Actually, it is easy to tell.  This has nothing to do with kernel bugs
that prevent TIOCGWINSZ working.  It is to find the user's terminal
so that the correct width can be determined.  The correct default width
is always that of the user's terminal.  The problem is that it isn't
clear what the user's terminal is in redirected cases.

As described in the log message, the default width was originally hard-
coded as 80 (not even 79 to allow for autowrap).

   (BTW, althought the commit was remarkably diligent in describing the
   history, it is inconvenient to look up the details on the web, and
   the web pages are almost unreadable even after downloading them and
   demangling the formatting a bit.)

   (The commit was not diligent enough to track down the history of
   the man pages and whether they were consistent with the code.  The
   original man page should have described the hard-coded default as
   being 80, and said how wrong this is in the BUGS section, including
   its off-by-1 error.)

   (The commit and perhaps the man page were also not diligent enough
   to describe the details of the overrides for the default.  In the
   original version, one -w gave width 132 (another off-by-1-error),
   and more than 1 -w gave width BUFSIZ (the worst abuse of stdio's
   BUFSIZ mistake that I remember noticing).)

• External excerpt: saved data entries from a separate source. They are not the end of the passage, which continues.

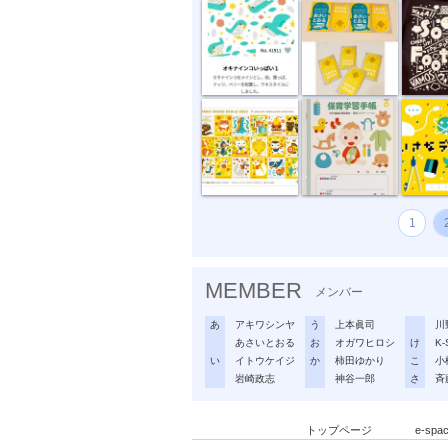
“複十字シー...
母子健康手帳...
ちいさな
1
MEMBER
メンバー
あ
アキワシンヤ
う
上本眞司
川
あさいとおる
お
オガワヒロシ
け
K-
い
イトウケイジ
か
柿田ゆかり
こ
小
岩崎政志
神谷一郎
さ
斉
トップページ
e-sp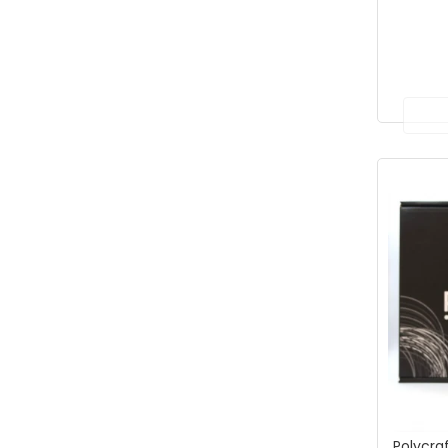
Polycraf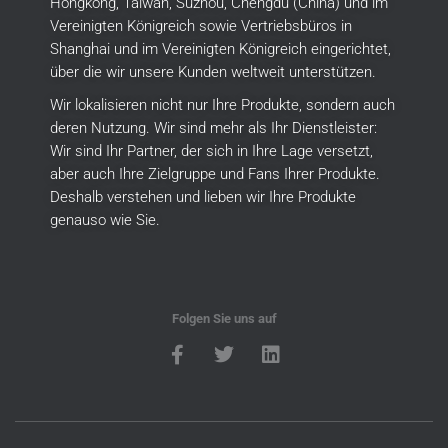
Hongkong, Taiwan, Suzhou, Chengdu (China) und im
Vereinigten Königreich sowie Vertriebsbüros in
Shanghai und im Vereinigten Königreich eingerichtet,
über die wir unsere Kunden weltweit unterstützen.
Wir lokalisieren nicht nur Ihre Produkte, sondern auch
deren Nutzung.
Wir sind mehr als Ihr Dienstleister:
Wir sind Ihr Partner, der sich in Ihre Lage versetzt,
aber auch Ihre Zielgruppe und Fans Ihrer Produkte.
Deshalb verstehen und lieben wir Ihre Produkte
genauso wie Sie.
Folgen Sie uns auf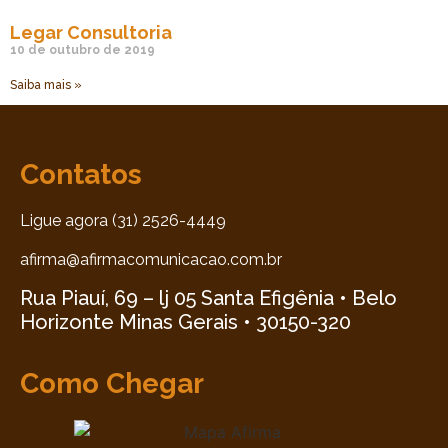
Legar Consultoria
10 de outubro de 2019
Saiba mais »
Contatos
Ligue agora (31) 2526-4449
afirma@afirmacomunicacao.com.br
Rua Piauí, 69 – lj 05 Santa Efigênia • Belo
Horizonte Minas Gerais • 30150-320
Como Chegar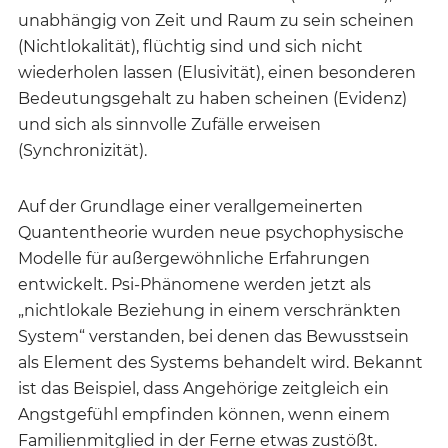
unabhängig von Zeit und Raum zu sein scheinen
(Nichtlokalität), flüchtig sind und sich nicht
wiederholen lassen (Elusivität), einen besonderen
Bedeutungsgehalt zu haben scheinen (Evidenz)
und sich als sinnvolle Zufälle erweisen
(Synchronizität).
Auf der Grundlage einer verallgemeinerten
Quantentheorie wurden neue psychophysische
Modelle für außergewöhnliche Erfahrungen
entwickelt. Psi-Phänomene werden jetzt als
„nichtlokale Beziehung in einem verschränkten
System“ verstanden, bei denen das Bewusstsein
als Element des Systems behandelt wird. Bekannt
ist das Beispiel, dass Angehörige zeitgleich ein
Angstgefühl empfinden können, wenn einem
Familienmitglied in der Ferne etwas zustößt.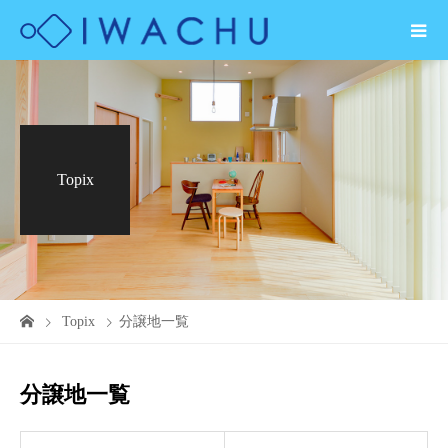
Topix
Topix
分譲地一覧
分譲地一覧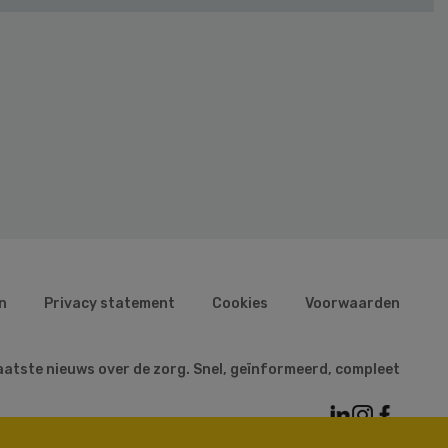
n
Privacy statement
Cookies
Voorwaarden
aatste nieuws over de zorg. Snel, geïnformeerd, compleet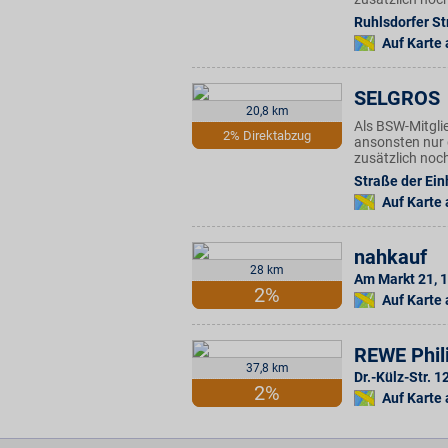
Ruhlsdorfer Str
Auf Karte
SELGROS
20,8 km
Als BSW-Mitgli
2% Direktabzug
ansonsten nur 
zusätzlich noc
Straße der Ein
Auf Karte
nahkauf
28 km
Am Markt 21
,
1
2%
Auf Karte
REWE Phili
37,8 km
Dr.-Külz-Str. 
2%
Auf Karte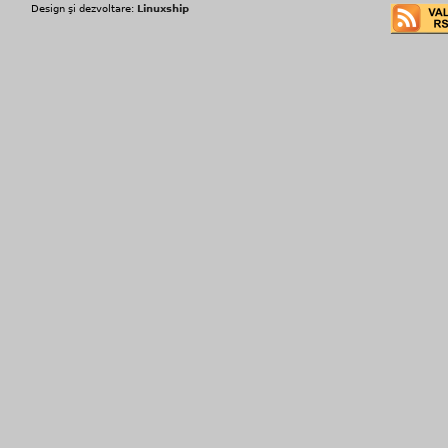
Design şi dezvoltare:
Linuxship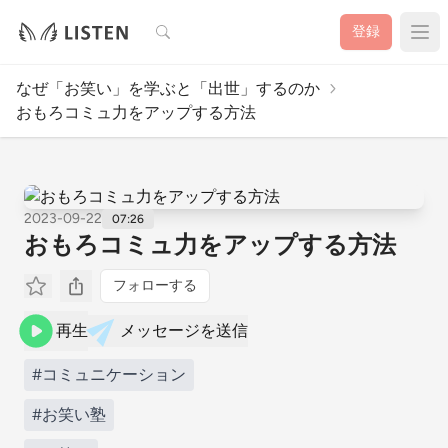
検索
登録
なぜ「お笑い」を学ぶと「出世」するのか
おもろコミュ力をアップする方法
2023-09-22
07:26
おもろコミュ力をアップする方法
フォローする
再生
メッセージを送信
#コミュニケーション
#お笑い塾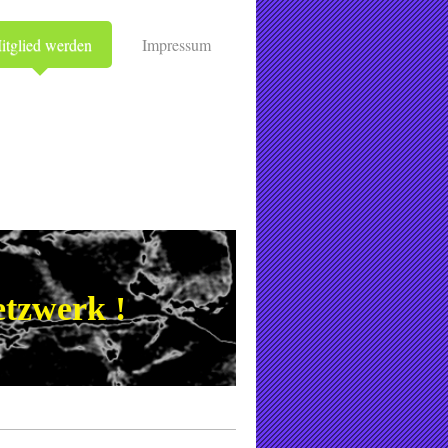
itglied werden
Impressum
tzwerk !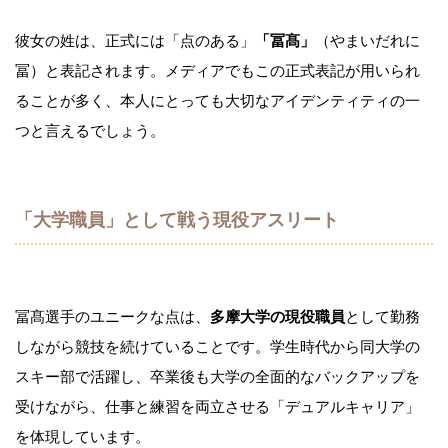
彼女の姓は、正式には「点のある」
「冨髙」
（やまいだれに
冨）と表記されます。メディアでもこの正式表記が用いられ
ることが多く、本人にとっても大切なアイデンティティの一
つと言えるでしょう。
「大学職員」として戦う現役アスリート
冨髙選手のユニークな点は、
多摩大学の現役職員
として勤務
しながら競技を続けていることです。学生時代から同大学の
スキー部で活躍し、卒業後も大学の全面的なバックアップを
受けながら、仕事と練習を両立させる「デュアルキャリア」
を体現しています。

Kirk changed the default to the terminal width given by TIOCWINSZ on
stdin (spelled 0 instead of the current STDIN_FILENO).  That is good
for most uses.  Users normally have all 3 std fd's connected to the
same terminal, so TIOCWINSZ on any of them works.  Plain ps goes
to /dev/tty so any choice works.  Normal redirection is ps | less and
ps >foo; this doesn't redirect stdin, so TIOCWINSZ on stdin works.
Hopefully he changed the man page to describe the new behaviour.

The following bugs are visible in Kirk's patch:
- the magic numbers 80 and 132 and the full terminal width still have
   the off-by-1 error
- the magic numbers are more broken than before.  The magic width of
   80 is still abused as a flag to determine if -w has already been
   applied.  This no longer works.  If the terminal width is anything
   except 80, then the first -w gives width BUFSIZ with no intermediate
   step to 132, although such a step is more needed than before if the
   terminal width is < 80.  This is fixed in -current by counting -w's.

Next, marc@ improved the detection of user terminals.  TIOCGWINSZ is
tried on all 3 std fd's.  This fixes the case where stdin is redirected
but one of the other std fd's is not redirected (and none of the redirected
fd's is to a terminal with unsuitable size).  It would be unusual to
redirect stdin, and not necessary for ps since ps doesn't read stdin.
It might be done for invoking a script that uses ps for output but
piped input for other utilities in the script.  Not redirecting stderr
together with stdin has even more uses.

The order of the TIOCGWINSZ calls is subtle.  marc@ kept stdin first,
perhaps for compatibility.  stdout is obviously more relevant than
stderr so is checked next, then stderr.  But since the output should
normally be formatted for stdout, especially if stdout is a terminal,
it is better to check stdout first.  This was done soon atfer marc@'s
change.  The diligence in the commit wasn't remarkable enough to uncover
the details.  The order was improved to stdout first and stdin last
by some change beteen marc@ and FreeBSD-1.  FreeBSD also used the fancy
spellings STD*_FILENO.  I thought it was from Net/2 slightly earlier
than 1990.  ps.c has a 1990 Regents copyright but a 5.43 (Berkelely)
7/1/91 sccsid.  marc@'s diff has a 1989 Regents copyright and 1.8 and
5.20 sccsids (obscured by the diff format, but clearly early).

Counting for -w was still broken in FreeBSD-1, but was fixed in 4.4Lite1.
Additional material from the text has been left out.